- **Work to be completed**
In the entries below, find the line with "collega-makelaars." and the line with "verdere biedingsproces staan we aan"; give again those lines and every line between them, exactly.

------ Input data

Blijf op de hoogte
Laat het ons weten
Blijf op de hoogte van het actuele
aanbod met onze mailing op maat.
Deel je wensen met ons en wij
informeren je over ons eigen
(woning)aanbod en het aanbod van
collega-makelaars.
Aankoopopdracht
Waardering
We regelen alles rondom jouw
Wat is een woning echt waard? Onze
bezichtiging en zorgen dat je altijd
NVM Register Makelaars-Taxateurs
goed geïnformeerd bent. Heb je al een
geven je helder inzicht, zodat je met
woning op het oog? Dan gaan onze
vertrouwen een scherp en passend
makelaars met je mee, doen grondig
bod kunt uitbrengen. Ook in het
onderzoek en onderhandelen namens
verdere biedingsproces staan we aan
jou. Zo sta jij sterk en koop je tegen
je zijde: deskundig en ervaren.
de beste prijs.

------------

- **Result of this task**
collega-makelaars.
Aankoopopdracht
Waardering
We regelen alles rondom jouw
Wat is een woning echt waard? Onze
bezichtiging en zorgen dat je altijd
NVM Register Makelaars-Taxateurs
goed geïnformeerd bent. Heb je al een
geven je helder inzicht, zodat je met
woning op het oog? Dan gaan onze
vertrouwen een scherp en passend
makelaars met je mee, doen grondig
bod kunt uitbrengen. Ook in het
onderzoek en onderhandelen namens
verdere biedingsproces staan we aan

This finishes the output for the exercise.